Within the entries that follow, show each line where the word "Canada" occurs.

== Page segmentation data ==
▬▬▬
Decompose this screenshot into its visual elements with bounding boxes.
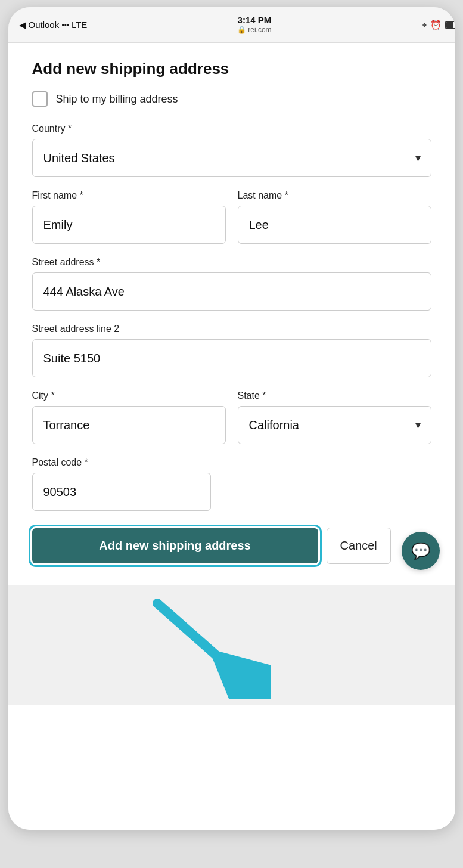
status-left: ◀ Outlook ▪▪▪ LTE [19,20,88,30]
billing-checkbox-label: Ship to my billing address [56,93,178,106]
content-area: Add new shipping address Ship to my bill… [8,43,455,830]
postal-code-field-group: Postal code * [32,457,431,511]
city-state-row: City * State * AlabamaAlaskaArizonaArkan… [32,390,431,457]
status-right: ⌖ ⏰ [422,20,455,30]
street-address-label: Street address * [32,257,431,268]
chat-icon: 💬 [411,542,430,560]
country-select-wrapper: United States Canada Mexico ▾ [32,139,431,177]
url-bar: 🔒 rei.com [237,26,271,35]
button-row: Add new shipping address Cancel 💬 [32,528,431,564]
last-name-input[interactable] [238,206,431,244]
status-bar: ◀ Outlook ▪▪▪ LTE 3:14 PM 🔒 rei.com ⌖ ⏰ [8,7,455,43]
name-row: First name * Last name * [32,190,431,257]
last-name-label: Last name * [238,190,431,201]
alarm-icon: ⏰ [430,20,442,30]
chat-button[interactable]: 💬 [402,532,440,570]
cancel-button[interactable]: Cancel [327,528,391,564]
signal-bars: ▪▪▪ [61,21,69,29]
svg-line-1 [157,603,259,693]
url-text: rei.com [248,26,271,35]
billing-checkbox[interactable] [32,91,48,107]
street-address-field-group: Street address * [32,257,431,311]
street-address-input[interactable] [32,272,431,311]
country-label: Country * [32,123,431,134]
carrier-name: Outlook [29,20,60,30]
city-label: City * [32,390,226,401]
network-type: LTE [72,20,87,30]
location-icon: ⌖ [422,20,427,30]
country-field-group: Country * United States Canada Mexico ▾ [32,123,431,177]
city-input[interactable] [32,406,226,444]
street-address2-field-group: Street address line 2 [32,324,431,377]
back-icon: ◀ [19,20,26,30]
country-select[interactable]: United States Canada Mexico [32,139,431,177]
city-field-group: City * [32,390,226,444]
state-select[interactable]: AlabamaAlaskaArizonaArkansasCaliforniaCo… [238,406,431,444]
battery-icon [445,21,455,29]
state-label: State * [238,390,431,401]
annotation-arrow [139,585,271,699]
annotation-area [8,585,455,705]
last-name-field-group: Last name * [238,190,431,244]
state-select-wrapper: AlabamaAlaskaArizonaArkansasCaliforniaCo… [238,406,431,444]
postal-code-label: Postal code * [32,457,431,468]
first-name-input[interactable] [32,206,226,244]
street-address2-input[interactable] [32,339,431,377]
add-shipping-address-button[interactable]: Add new shipping address [32,528,318,563]
first-name-label: First name * [32,190,226,201]
street-address2-label: Street address line 2 [32,324,431,334]
lock-icon: 🔒 [237,26,246,35]
billing-checkbox-row[interactable]: Ship to my billing address [32,91,431,107]
form-container: Add new shipping address Ship to my bill… [8,43,455,585]
status-center: 3:14 PM 🔒 rei.com [237,14,271,35]
phone-frame: ◀ Outlook ▪▪▪ LTE 3:14 PM 🔒 rei.com ⌖ ⏰ … [8,7,455,830]
form-title: Add new shipping address [32,60,431,78]
time-display: 3:14 PM [238,14,272,26]
state-field-group: State * AlabamaAlaskaArizonaArkansasCali… [238,390,431,444]
postal-code-input[interactable] [32,473,211,511]
first-name-field-group: First name * [32,190,226,244]
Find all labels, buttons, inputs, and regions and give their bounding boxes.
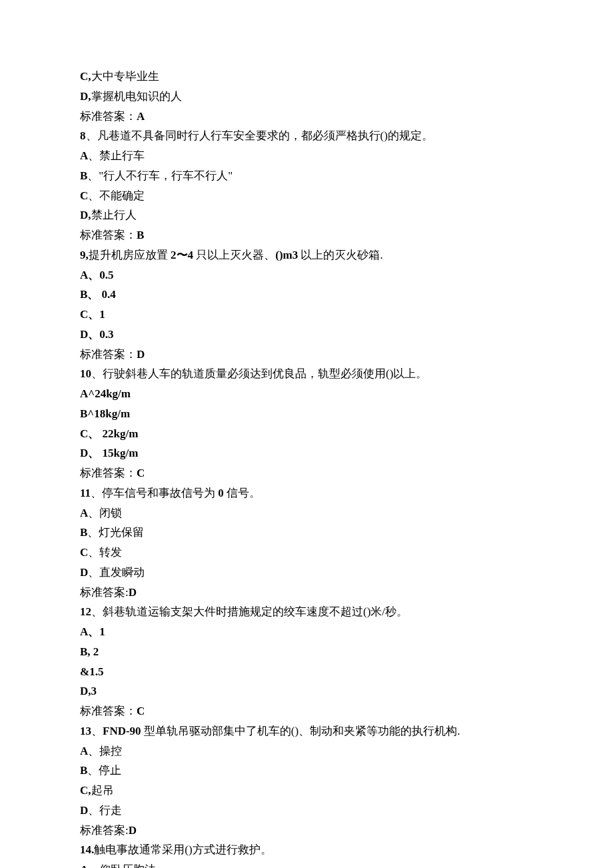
text-line: 标准答案：C	[80, 701, 533, 721]
text-line: A、禁止行车	[80, 146, 533, 166]
text-line: B、 0.4	[80, 285, 533, 305]
text-line: 标准答案：D	[80, 345, 533, 365]
text-line: 标准答案:D	[80, 821, 533, 841]
text-line: 12、斜巷轨道运输支架大件时措施规定的绞车速度不超过()米/秒。	[80, 602, 533, 622]
text-line: 10、行驶斜巷人车的轨道质量必须达到优良品，轨型必须使用()以上。	[80, 364, 533, 384]
text-line: 8、凡巷道不具备同时行人行车安全要求的，都必须严格执行()的规定。	[80, 126, 533, 146]
text-line: D、0.3	[80, 325, 533, 345]
text-line: C、 22kg/m	[80, 424, 533, 444]
text-line: A、操控	[80, 741, 533, 761]
text-line: A、1	[80, 622, 533, 642]
text-line: 标准答案：C	[80, 463, 533, 483]
text-line: C,大中专毕业生	[80, 67, 533, 87]
text-line: 标准答案:D	[80, 583, 533, 603]
text-line: A、闭锁	[80, 503, 533, 523]
text-line: B, 2	[80, 642, 533, 662]
text-line: D、直发瞬动	[80, 563, 533, 583]
text-line: D、行走	[80, 801, 533, 821]
text-line: &1.5	[80, 662, 533, 682]
text-line: 11、停车信号和事故信号为 0 信号。	[80, 483, 533, 503]
text-line: B^18kg/m	[80, 404, 533, 424]
text-line: A^24kg/m	[80, 384, 533, 404]
text-line: D,禁止行人	[80, 205, 533, 225]
text-line: 标准答案：A	[80, 107, 533, 127]
text-line: B、停止	[80, 761, 533, 781]
text-line: B、灯光保留	[80, 523, 533, 543]
text-line: B、"行人不行车，行车不行人"	[80, 166, 533, 186]
text-line: C、不能确定	[80, 186, 533, 206]
text-line: 13、FND-90 型单轨吊驱动部集中了机车的()、制动和夹紧等功能的执行机构.	[80, 721, 533, 741]
text-line: 9,提升机房应放置 2〜4 只以上灭火器、()m3 以上的灭火砂箱.	[80, 245, 533, 265]
text-line: D、 15kg/m	[80, 443, 533, 463]
document-content: C,大中专毕业生D,掌握机电知识的人标准答案：A8、凡巷道不具备同时行人行车安全…	[80, 67, 533, 868]
text-line: D,掌握机电知识的人	[80, 87, 533, 107]
text-line: A、仰卧压胸法	[80, 860, 533, 868]
text-line: D,3	[80, 681, 533, 701]
text-line: C,起吊	[80, 781, 533, 801]
text-line: A、0.5	[80, 265, 533, 285]
text-line: C、转发	[80, 543, 533, 563]
text-line: 14.触电事故通常采用()方式进行救护。	[80, 840, 533, 860]
text-line: 标准答案：B	[80, 225, 533, 245]
text-line: C、1	[80, 305, 533, 325]
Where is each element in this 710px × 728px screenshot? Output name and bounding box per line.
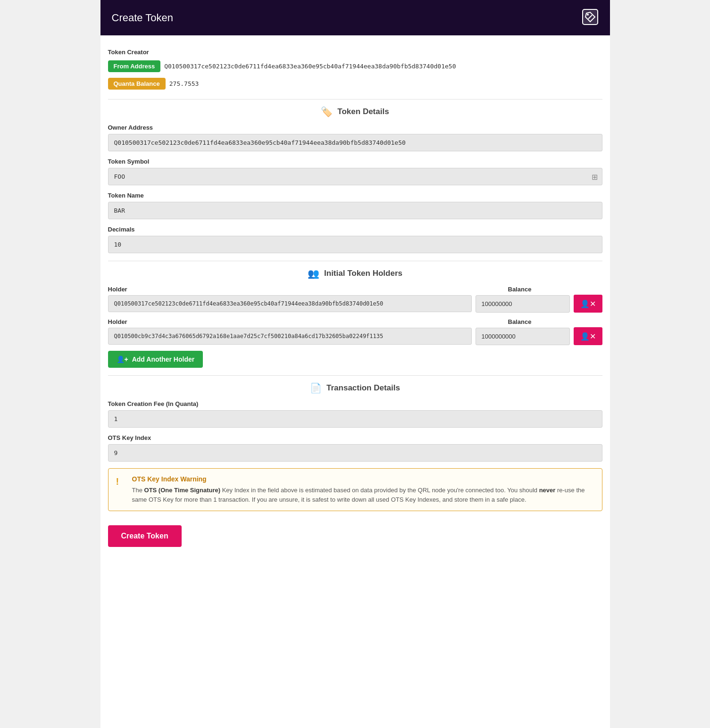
- fee-label: Token Creation Fee (In Quanta): [108, 400, 602, 407]
- holder-2-label-row: Holder Balance: [108, 318, 602, 325]
- remove-icon-2: 👤✕: [580, 332, 596, 341]
- holder-2-balance-input[interactable]: [476, 328, 570, 345]
- holder-1-row: 👤✕: [108, 295, 602, 313]
- svg-point-1: [587, 14, 589, 16]
- initial-holders-heading: 👥 Initial Token Holders: [108, 268, 602, 279]
- symbol-input-icon: ⊞: [592, 172, 598, 181]
- quanta-balance-value: 275.7553: [169, 80, 199, 87]
- holder-1-label-row: Holder Balance: [108, 286, 602, 293]
- token-name-group: Token Name: [108, 192, 602, 219]
- page-title: Create Token: [112, 12, 173, 24]
- quanta-balance-row: Quanta Balance 275.7553: [108, 78, 602, 90]
- token-name-input[interactable]: [108, 202, 602, 219]
- initial-holders-section: 👥 Initial Token Holders Holder Balance 👤…: [108, 261, 602, 368]
- token-details-section: 🏷️ Token Details Owner Address Token Sym…: [108, 99, 602, 253]
- owner-address-group: Owner Address: [108, 124, 602, 151]
- owner-address-input[interactable]: [108, 134, 602, 151]
- tag-icon: [582, 8, 599, 27]
- add-another-holder-label: Add Another Holder: [132, 356, 194, 363]
- token-symbol-group: Token Symbol ⊞: [108, 158, 602, 185]
- ots-never: never: [539, 487, 556, 494]
- ots-bold-1: OTS (One Time Signature): [144, 487, 221, 494]
- transaction-icon: 📄: [310, 382, 322, 394]
- quanta-balance-badge: Quanta Balance: [108, 78, 166, 90]
- decimals-input[interactable]: [108, 236, 602, 253]
- token-creator-section: Token Creator From Address Q010500317ce5…: [108, 35, 602, 91]
- initial-holders-label: Initial Token Holders: [324, 269, 402, 278]
- create-token-button[interactable]: Create Token: [108, 525, 182, 547]
- main-content: Token Creator From Address Q010500317ce5…: [100, 35, 610, 561]
- holder-1-address-input[interactable]: [108, 295, 472, 312]
- from-address-badge: From Address: [108, 60, 161, 72]
- warning-content: OTS Key Index Warning The OTS (One Time …: [132, 475, 594, 504]
- ots-input[interactable]: [108, 444, 602, 462]
- token-creator-label: Token Creator: [108, 42, 602, 60]
- holders-icon: 👥: [308, 268, 319, 279]
- create-token-label: Create Token: [121, 532, 168, 540]
- from-address-value: Q010500317ce502123c0de6711fd4ea6833ea360…: [164, 63, 456, 70]
- token-symbol-label: Token Symbol: [108, 158, 602, 165]
- ots-label: OTS Key Index: [108, 434, 602, 441]
- holder-1-address-label: Holder: [108, 286, 504, 293]
- holder-2-address-input[interactable]: [108, 328, 472, 345]
- owner-address-label: Owner Address: [108, 124, 602, 131]
- from-address-row: From Address Q010500317ce502123c0de6711f…: [108, 60, 602, 72]
- holder-2-balance-label: Balance: [508, 318, 602, 325]
- holder-1-balance-input[interactable]: [476, 295, 570, 313]
- ots-group: OTS Key Index: [108, 434, 602, 462]
- add-holder-icon: 👤+: [117, 356, 128, 363]
- ots-warning-box: ! OTS Key Index Warning The OTS (One Tim…: [108, 468, 602, 511]
- add-another-holder-button[interactable]: 👤+ Add Another Holder: [108, 351, 203, 368]
- token-details-heading: 🏷️ Token Details: [108, 106, 602, 117]
- holder-2-remove-button[interactable]: 👤✕: [574, 327, 602, 345]
- transaction-details-label: Transaction Details: [326, 383, 400, 393]
- transaction-details-heading: 📄 Transaction Details: [108, 382, 602, 394]
- token-details-icon: 🏷️: [321, 106, 333, 117]
- warning-title: OTS Key Index Warning: [132, 475, 594, 483]
- holder-1-balance-label: Balance: [508, 286, 602, 293]
- holder-2-row: 👤✕: [108, 327, 602, 345]
- header: Create Token: [100, 0, 610, 35]
- token-details-label: Token Details: [337, 107, 389, 116]
- fee-group: Token Creation Fee (In Quanta): [108, 400, 602, 428]
- app-container: Create Token Token Creator From Address …: [100, 0, 610, 728]
- holder-1-section: Holder Balance 👤✕: [108, 286, 602, 313]
- warning-text: The OTS (One Time Signature) Key Index i…: [132, 486, 594, 504]
- decimals-group: Decimals: [108, 226, 602, 253]
- warning-icon: !: [116, 476, 125, 487]
- token-symbol-wrapper: ⊞: [108, 168, 602, 185]
- token-symbol-input[interactable]: [108, 168, 602, 185]
- fee-input[interactable]: [108, 410, 602, 428]
- holder-2-section: Holder Balance 👤✕: [108, 318, 602, 345]
- holder-2-address-label: Holder: [108, 318, 504, 325]
- remove-icon-1: 👤✕: [580, 299, 596, 308]
- decimals-label: Decimals: [108, 226, 602, 233]
- transaction-details-section: 📄 Transaction Details Token Creation Fee…: [108, 375, 602, 511]
- holder-1-remove-button[interactable]: 👤✕: [574, 295, 602, 313]
- token-name-label: Token Name: [108, 192, 602, 199]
▬▬▬
== Exercise output ==
country-select-wrapper: United States Canada Mexico ▾ [32,139,431,177]
country-field-group: Country * United States Canada Mexico ▾ [32,123,431,177]
country-select[interactable]: United States Canada Mexico [32,139,431,177]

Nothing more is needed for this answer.